#### Extracted page text data

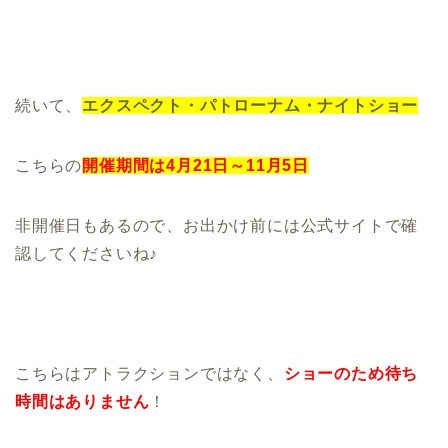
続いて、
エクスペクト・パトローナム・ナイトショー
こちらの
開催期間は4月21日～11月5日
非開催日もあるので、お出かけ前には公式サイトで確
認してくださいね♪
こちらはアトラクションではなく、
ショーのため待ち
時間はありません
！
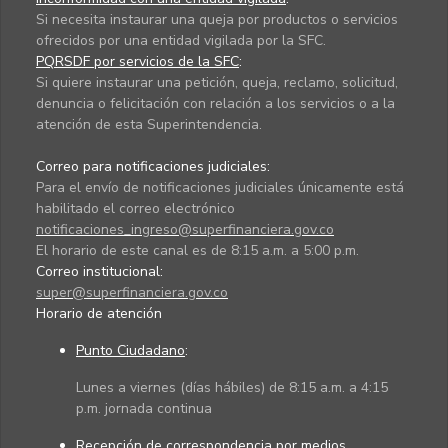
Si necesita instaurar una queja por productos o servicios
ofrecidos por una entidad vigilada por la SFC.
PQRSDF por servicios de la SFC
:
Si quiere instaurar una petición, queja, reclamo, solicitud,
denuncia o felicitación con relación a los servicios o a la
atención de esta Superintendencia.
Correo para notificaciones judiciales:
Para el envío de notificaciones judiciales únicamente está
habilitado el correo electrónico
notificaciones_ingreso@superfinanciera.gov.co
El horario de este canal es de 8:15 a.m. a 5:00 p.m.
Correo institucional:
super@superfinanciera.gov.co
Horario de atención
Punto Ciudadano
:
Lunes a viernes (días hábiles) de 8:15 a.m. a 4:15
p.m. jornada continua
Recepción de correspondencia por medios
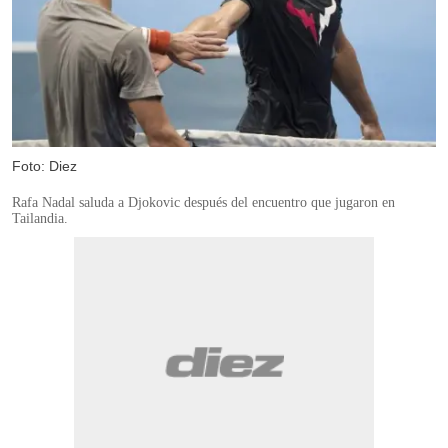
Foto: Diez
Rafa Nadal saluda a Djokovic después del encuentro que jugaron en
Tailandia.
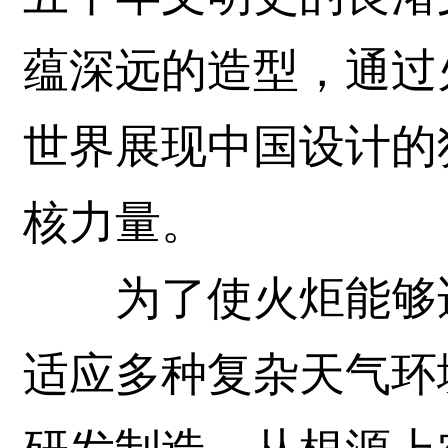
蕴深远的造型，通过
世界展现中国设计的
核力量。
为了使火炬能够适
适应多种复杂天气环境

==

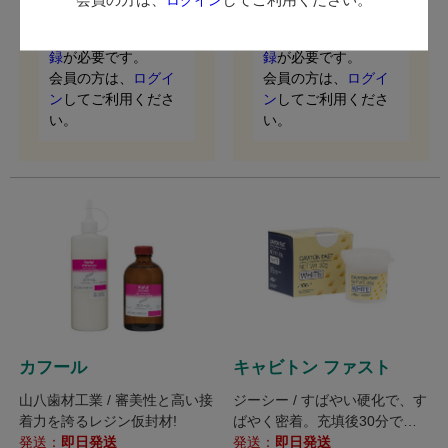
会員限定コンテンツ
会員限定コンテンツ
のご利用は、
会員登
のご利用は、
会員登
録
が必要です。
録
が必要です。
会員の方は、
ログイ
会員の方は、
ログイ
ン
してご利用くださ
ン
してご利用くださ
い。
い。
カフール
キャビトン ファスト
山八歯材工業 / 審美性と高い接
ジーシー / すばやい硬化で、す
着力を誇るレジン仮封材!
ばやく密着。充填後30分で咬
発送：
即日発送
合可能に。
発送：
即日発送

#### Your task
Each line with the word "queja" in the records above belongs in the result; copy all of them.

#### Result of the task
Si necesita instaurar una queja por productos o servicios
Si quiere instaurar una petición, queja, reclamo, solicitud,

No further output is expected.